2. Jangan menganggap diri kita lebih baik atau lebih saleh dari orang yang sedang menderita itu. Tuhan Yesus mengecam keras orang-orang yang suka menghakimi orang-orang yang sedang menderita dengan mengatakan bahwa dosa-dosa mereka jauh lebih besar sehingga mereka dihukum Allah (Luk. 13:1-5). Penderitaan orang lain seharusnya membuat kita mengintrospeksi diri akan dosa-dosa kita sendiri.

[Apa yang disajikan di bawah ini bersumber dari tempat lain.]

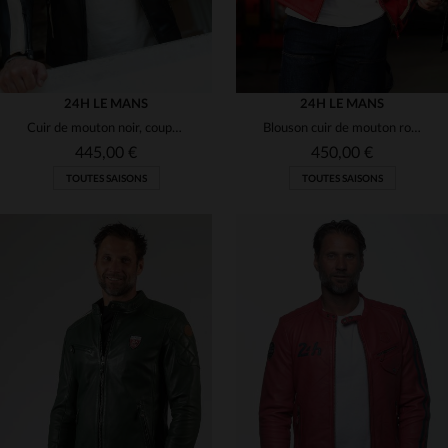
24H LE MANS
24H LE MANS
Cuir de mouton noir, coupe racing inspirée des 24H du Mans.
Blouson cuir de mouton rouge, léger, inspiré des courses automobiles.
445,00 €
450,00 €
TOUTES SAISONS
TOUTES SAISONS
TAILLES DISPONIBLES
TAILLES DISPONIBLES
2XL
3XL
2XL
3XL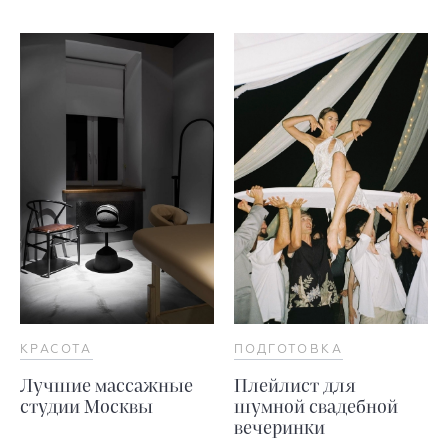
КРАСОТА
ПОДГОТОВКА
Лучшие массажные
Плейлист для
студии Москвы
шумной свадебной
вечеринки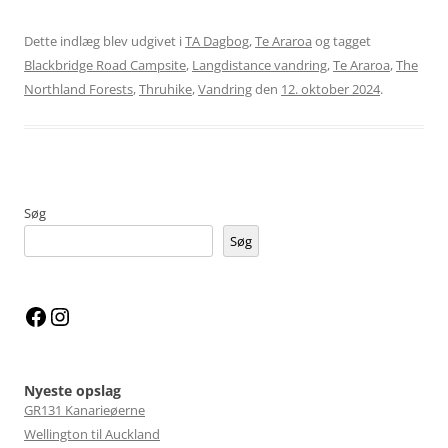
Dette indlæg blev udgivet i
TA Dagbog
,
Te Araroa
og tagget
Blackbridge Road Campsite
,
Langdistance vandring
,
Te Araroa
,
The
Northland Forests
,
Thruhike
,
Vandring
den
12. oktober 2024
.
Søg
Søg
Facebook
Instagram
Nyeste opslag
GR131 Kanarieøerne
Wellington til Auckland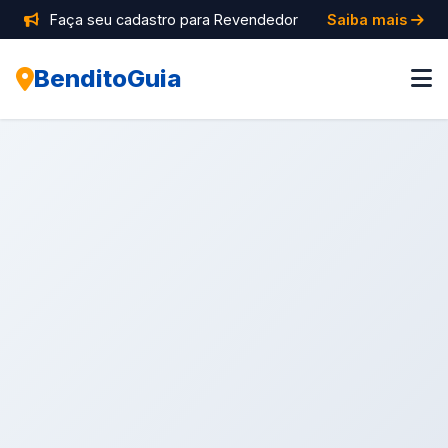
Faça seu cadastro para Revendedor
Saiba mais
BenditoGuia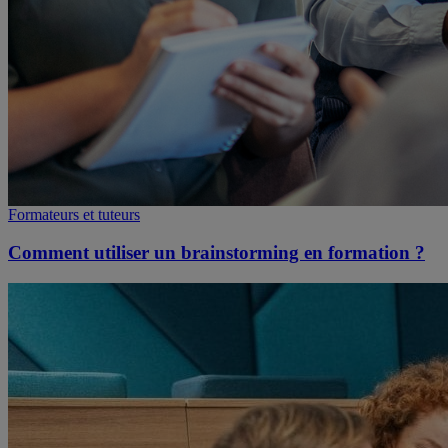
Formateurs et tuteurs
Comment utiliser un brainstorming en formation ?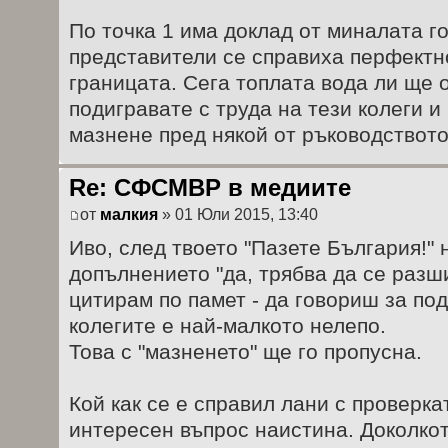
По точка 1 има доклад от миналата г
представители се справиха перфектн
границата. Сега топлата вода ли ще 
подигравате с труда на тези колеги и 
мазнене пред някой от ръководствот
Re: СФСМВР в медиите
от
малкия
» 01 Юли 2015, 13:40
Иво, след твоето "Пазете България!"
допълнението "да, трябва да се разш
цитирам по памет - да говориш за под
колегите е най-малкото нелепо.
Това с "мазненето" ще го пропусна.
Кой как се е справил лани с проверка
интересен въпрос наистина. Доколко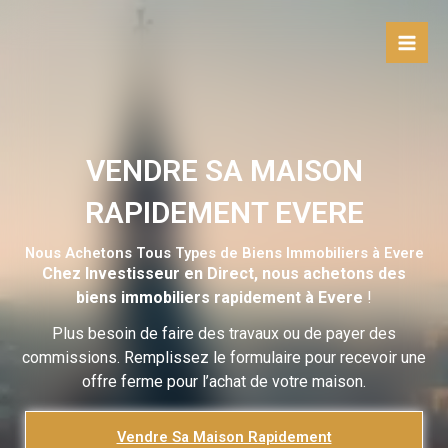
Aller
au
contenu
VENDRE SA MAISON
RAPIDEMENT EVERE
Nous Achetons Tous Types de Biens Immobiliers à Evere
Chez Investisseur en Direct, nous achetons des
biens immobiliers rapidement à Evere
!
Plus besoin de faire des travaux ou de payer des
commissions. Remplissez le formulaire pour recevoir une
offre ferme pour l’achat de votre maison.
Vendre Sa Maison Rapidement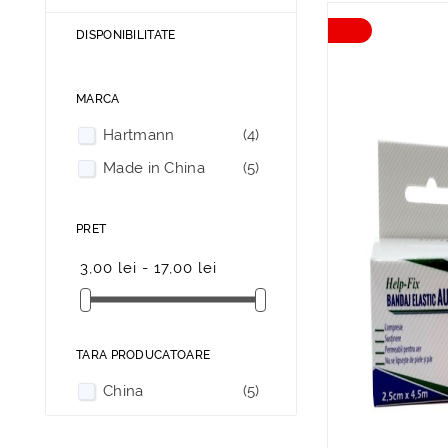
DISPONIBILITATE
MARCA
Hartmann
(4)
Made in China
(5)
PRET
3,00 lei - 17,00 lei
TARA PRODUCATOARE
China
(5)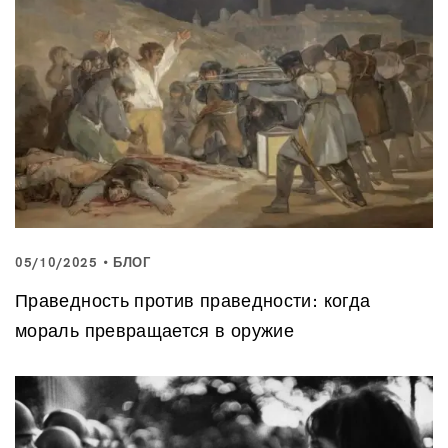
05/10/2025
БЛОГ
Праведность против праведности: когда
мораль превращается в оружие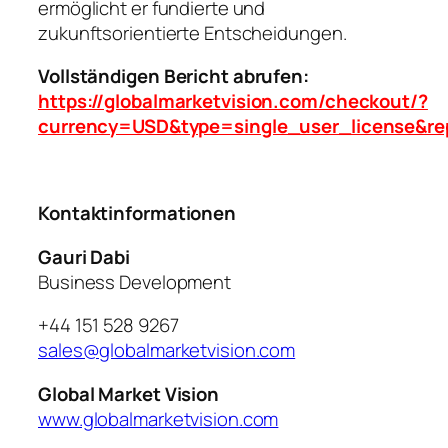
ermöglicht er fundierte und
zukunftsorientierte Entscheidungen.
Vollständigen Bericht abrufen:
https://globalmarketvision.com/checkout/?
currency=USD&type=single_user_license&re
Kontaktinformationen
Gauri Dabi
Business Development
+44 151 528 9267
sales@globalmarketvision.com
Global Market Vision
www.globalmarketvision.com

3. Menghibur dan menguatkan orang yang menderita itu (2Kor. 1:3-4) sebagai keikutsertaan dan tanggung jawab kita di dalam melakukan pekerjaan Allah (Yoh. 9:4).
4. Jika orang lain yang menderita itu adalah saudara seiman maka, sebagai anggota tubuh Kristus, Allah ingin kita berempati, ikut merasakan penderitaannya. Jika satu anggota tubuh menderita maka seluruh tubuh ikut menderita (1Kor. 12:26-27).

PENUTUP DAN KESIMPULAN
Allah menjawab masalah penderitaan bukan dengan menyingkirkan atau menghapuskannya dari kehidupan manusia melainkan dengan memakainya untuk menggenapkan tujuan dan rencana-Nya yang kekal. Dengan dasar pemahaman seperti ini maka sikap kita terhadap penderitaan yang terjadi di dunia ini—yang kita alami sendiri maupun yang dialami orang lain—adalah menerima dan memaknainya berdasarkan tujuan yang hendak Allah lakukan melalui penderitaan itu.